Based on the opposition of these tendencies to any independent mobilisation of the working class, the mass movement was diverted into support for the demands of Samagi Jana Balavegaya and Janatha Vimukthi Peramuna for an interim government under President Rajapakse. Rajapakse fled the country and then resigned, and his government collapsed, which opened the way for Wickremesinghe to come to power.

Wijesiriwardena outlined the nationwide political struggle now being waged by the SEP for a Democratic and Socialist Congress of Workers and Rural Masses based on delegates elected by action committees of workers and rural poor.  This, he said, will pave the way for a workers’ and peasants’ government to implement socialist policies.

Concluding his lecture, Wijesiriwardena invited the students to build an IYSSE branch at the university as part of the struggle to fight austerity measures being imposed by the Wickremesinghe government and for a mass movement of youth and students to stop the war in Ukraine as advocated by the International Committee of the Fourth International.

University of Jayawardenapura students discussing SEP literature.

During the extended question and answer session, one student asked why the popular struggle had only lasted until Rajapakse was overthrown.
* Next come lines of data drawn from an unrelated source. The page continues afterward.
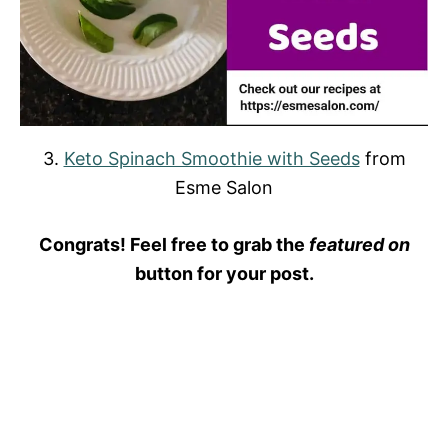
3.
Keto Spinach Smoothie with Seeds
from
Esme Salon
Congrats! Feel free to grab the
featured on
button for your post.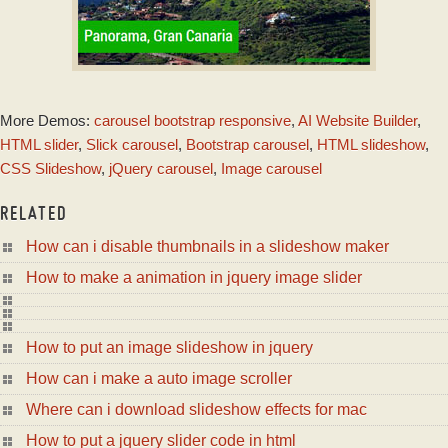
EMERALD DESIGN
More Demos:
carousel bootstrap responsive
,
AI Website Builder
,
with Photo Effect
HTML slider
,
Slick carousel
,
Bootstrap carousel
,
HTML slideshow
,
CSS Slideshow
,
jQuery carousel
,
Image carousel
RELATED
How can i disable thumbnails in a slideshow maker
How to make a animation in jquery image slider
How to put an image slideshow in jquery
How can i make a auto image scroller
Where can i download slideshow effects for mac
How to put a jquery slider code in html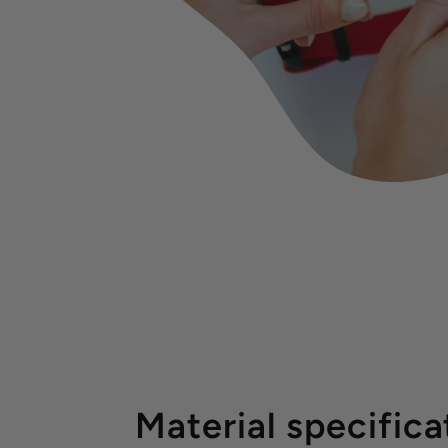
Material specifica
How will the new struggles erupting against Wickremesinghe be taken forward, the student asked.

Wijesiriwardena explained that the popular struggle had been set back by the absence of revolutionary perspective and leadership. Those groups promoting the slogan “no party politics,” he said, prevented the development of an independent working class program, which ensured that the struggle was subordinated to the capitalist parties.

“Struggles cannot be won without correct Marxist political leaderships,” the speaker explained and outlined the Bolshevik Party’s role during the 1917 Russian Revolution. The victory of the Russian Revolution was the outcome of the protracted political fight of the Bolshevik Party to bring socialist consciousness to the working class and prepare it to for revolutionary tasks, he said. Recalling the lessons of the Egyptian revolution in 2011, he further explained how that mass uprising, which was not led by a revolutionary party, had ended in defeat.

Another student suggested that the SEP’s call for the repudiation of foreign debt was not practically possible and asked for further clarification.

Wijesiriwardena said that the repudiation of foreign debt by a workers’ government in one country would require the support of the international working class, particularly in the advanced countries, to combat the reaction of international capital. He emphasised the political importance of the ICFI’s fight for the International Workers Alliance of Rank-and-File Committees and said the upsurge of the international class struggle had created the conditions for building this movement.

A Social Science Department lecturer asked whether the present-day working class still fell within Marx’s classical definition. Wijesiriwardena said that although the forms of employment had changed, the fact that capitalists accumulate profit through the expropriation of surplus value from workers’ labour still remained, as Marx had explained.

Capitalist theoreticians, including various postmodernists, claim Marx’s interpretation of the working class is outdated and does not apply today. This is false and is designed to create confusion among workers and youth to distance them from Marxism.

Another student asked about the necessary conditions for the practical implementation of the program presented by ICFI.

The speaker drew attention to the growing class struggles internationally, explaining that workers were not ready to tolerate the escalating social attacks of the capitalist ruling class.

The objective conditions are developing for a vast social transformation internationally if this rising working-class militancy is given a revolutionary leadership and perspective, Wijesiriwardena said. “The very contradictions of the capitalist system that are leading to war and social inequality are preparing the conditions for world socialist revolution,” he said.

Following the lecture, a number of students and lecturers remained behind to continue the discussion with IYSSE members and to purchase literature. Many students gave their contact details, expressing their interest in joining the IYSSE.